Cherokee is thus another victim of the LBO craze of the 1980s, because it can’t support its debt as originally expected. The debt is dominated by $105 million worth of high-yield, high-risk “junk bonds” that cost the company a lofty 15.5% in annual interest.

Cherokee’s next interest payment on the debt--totaling $8.2 million--is due Sunday. But the company, despite claiming it can raise the cash, has not yet decided whether to make the payment because that could further deteriorate Cherokee’s balance sheet.

In the meantime, Cherokee is talking with the handful of investors that hold a majority of its bonds about a restructuring of the debt. “I’m quite confident that we will be able to negotiate something different than we have today,” said Cary D. Cooper, Cherokee’s chief financial officer.

A collapse of those talks could conceivably force the company to seek a reorganization in bankruptcy court, a threat Cherokee acknowledges. But Margolis said, “We’re not planning to go bankrupt.”

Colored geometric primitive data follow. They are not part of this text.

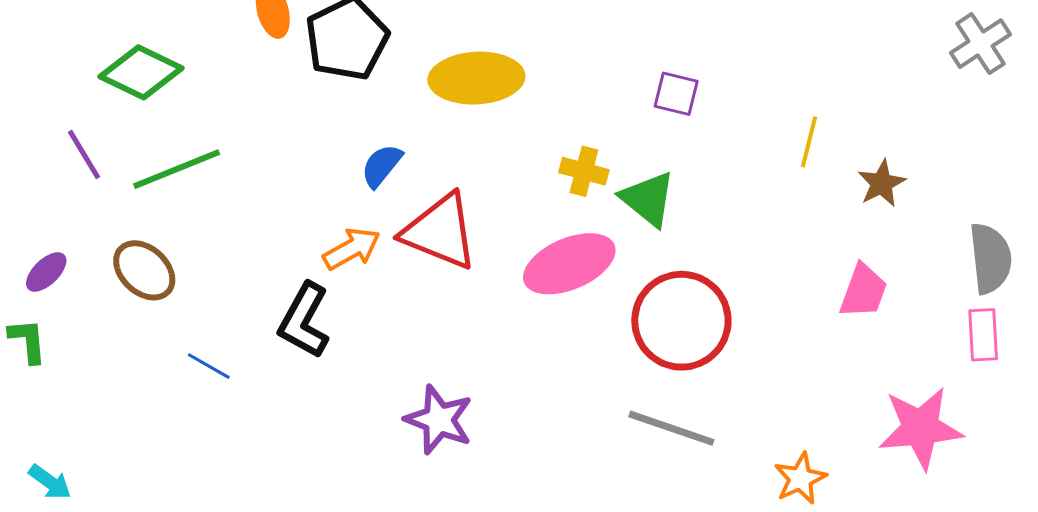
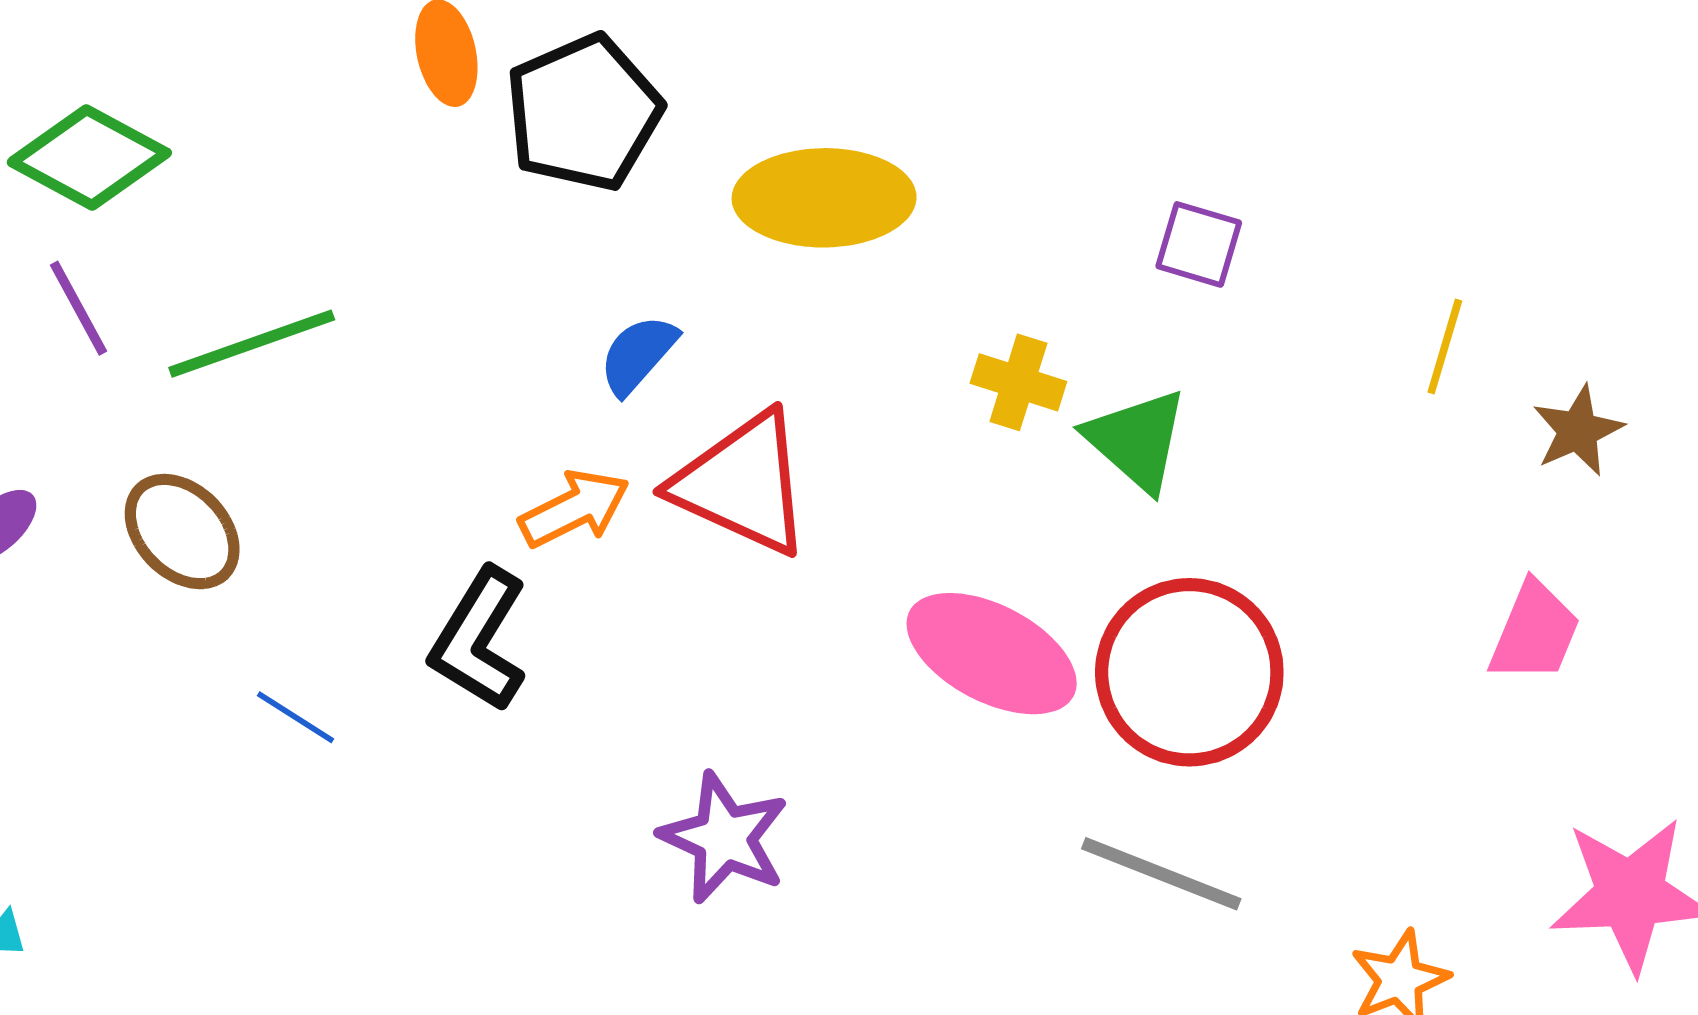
green diamond: (141, 72) -> (89, 157), moved
pink ellipse: (569, 264) -> (992, 654), moved, turned 48

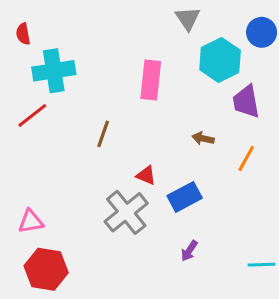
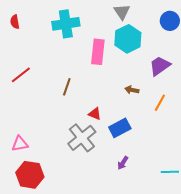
cyan hexagon: (220, 60) -> (128, 39), moved
cyan cross: (54, 71) -> (66, 24), moved
purple trapezoid: (246, 102) -> (160, 66), turned 65

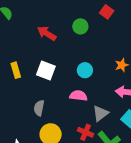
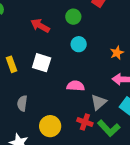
cyan circle: (85, 70) -> (79, 44), moved
gray semicircle: (39, 108) -> (22, 103), moved

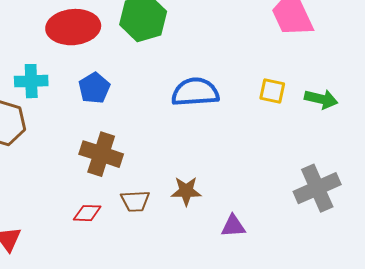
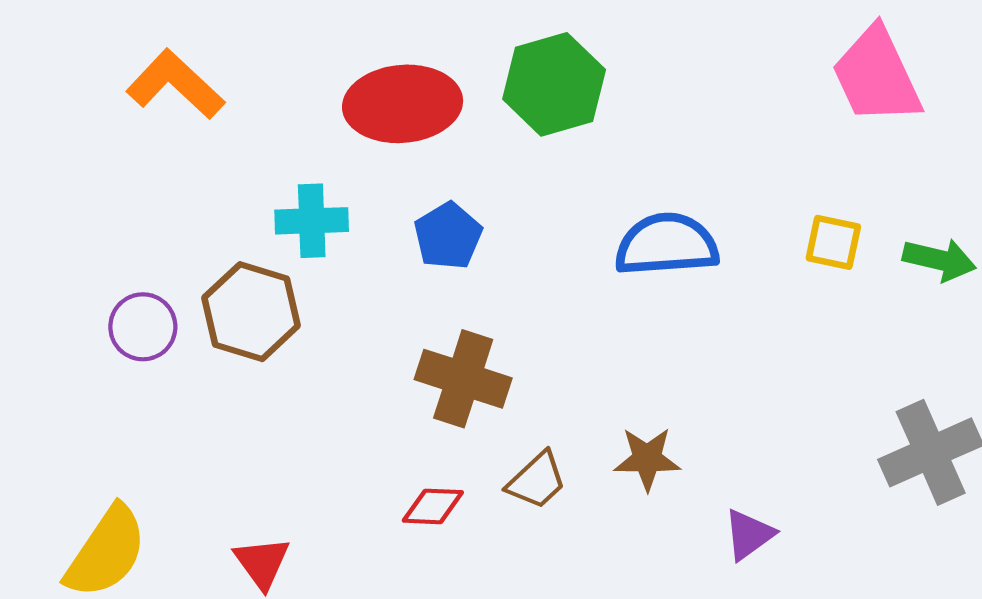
brown trapezoid: (135, 201) -> (537, 480), turned -40
purple triangle: (233, 226) -> (749, 535), turned -32

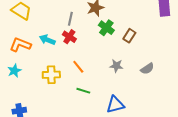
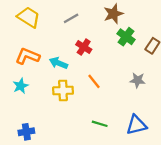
gray line: (70, 19) -> (71, 18), moved, turned 48
cyan arrow: (47, 40) -> (58, 63), moved
green line: (83, 91) -> (100, 124), moved

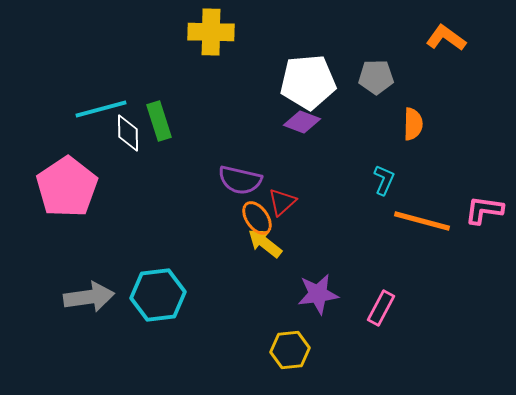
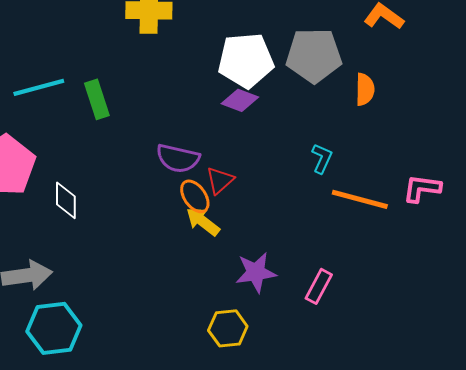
gray pentagon: (376, 77) -> (314, 55), size x1.6
orange semicircle: (413, 124) -> (365, 89), moved
white diamond: (128, 133) -> (66, 200), moved
cyan hexagon: (158, 295) -> (54, 328), moved

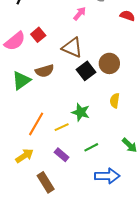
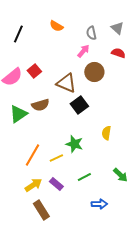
pink arrow: (80, 14) -> (83, 51), moved
brown circle: (109, 63) -> (94, 72), moved
yellow arrow: (24, 156) -> (33, 185), moved
blue arrow: (107, 176) -> (99, 204), size x0.7

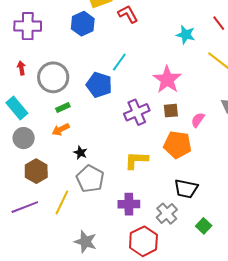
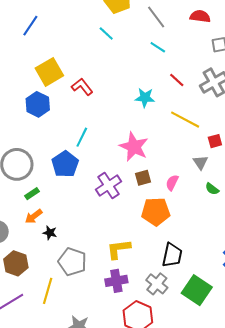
blue pentagon: (99, 85) -> (65, 164), turned 30
black star: (80, 153) -> (50, 233), moved
yellow L-shape: (136, 160) -> (119, 249), moved
black trapezoid: (186, 189) -> (172, 255), turned -80
green square: (204, 226) -> (197, 290), size x1.8

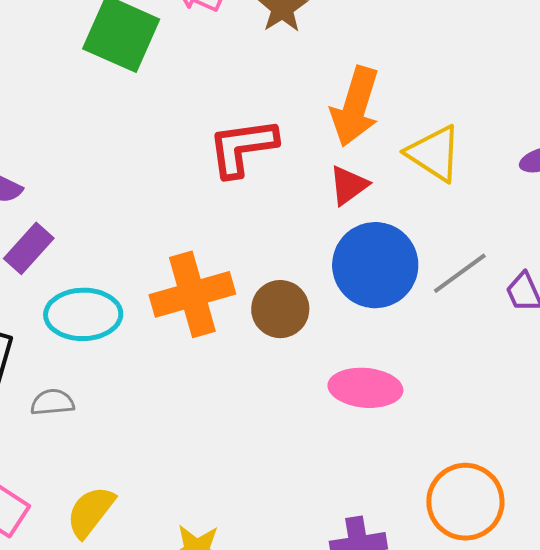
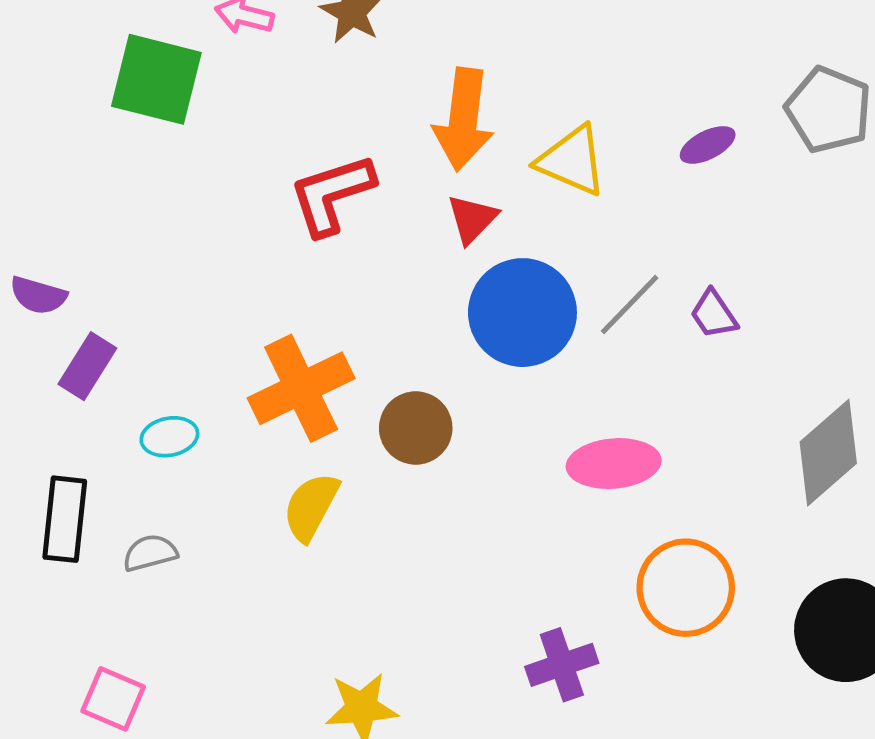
brown circle: (280, 309) -> (416, 428), moved
cyan ellipse: (83, 314) -> (169, 437), size x0.6
pink ellipse: (365, 388) -> (614, 464), moved
yellow semicircle: (91, 512) -> (311, 507), moved

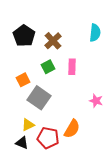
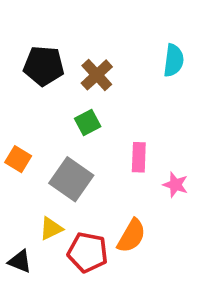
black pentagon: (24, 36) -> (44, 66), turned -30
pink rectangle: (72, 67) -> (139, 157), moved
orange square: (23, 80) -> (18, 159), moved, turned -32
black triangle: (22, 143) -> (20, 261), moved

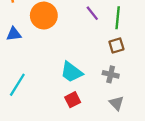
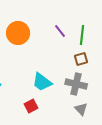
gray cross: (111, 74) -> (76, 84), size x1.5
red square: (73, 100) -> (31, 106), moved

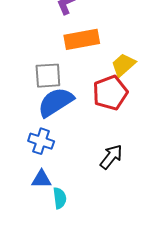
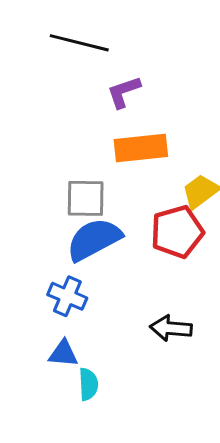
black arrow: (111, 157) -> (171, 328), turned -128

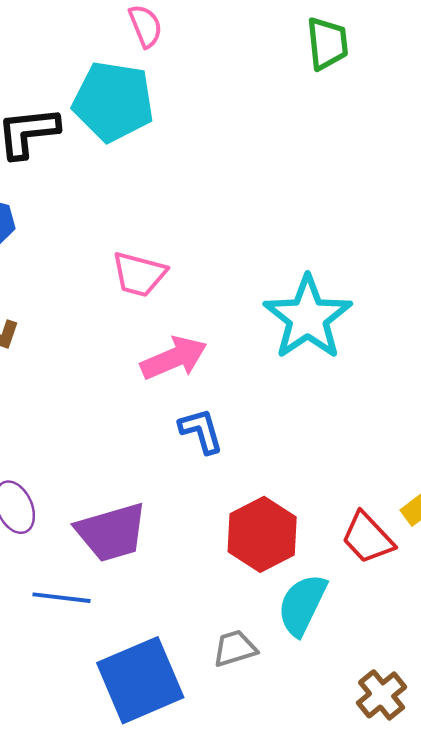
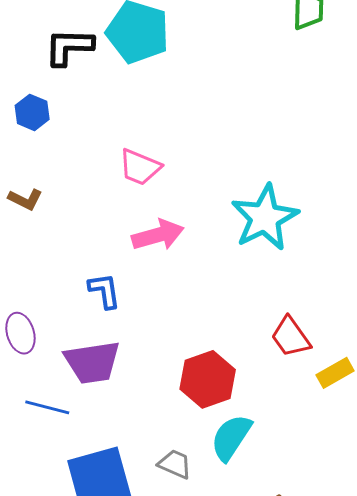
blue L-shape: (201, 431) -> (104, 291), moved
red trapezoid: (368, 538) -> (291, 337), moved
gray trapezoid: (235, 648) -> (175, 464), turned 33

Make no mistake, if one excludes the debt, Cherokee is profitable. But that’s a big if because, since the debt is there, Cherokee is not profitable enough.

For the first three years, Cherokee managed the debt nicely. Its operating income--earnings before interest and taxes--jumped to $29.4 million in the fiscal year ended in May, 1991, from $15.1 million two years earlier. Although interest on the debt left it with net losses, Cherokee threw off plenty of cash to meet its debt payments.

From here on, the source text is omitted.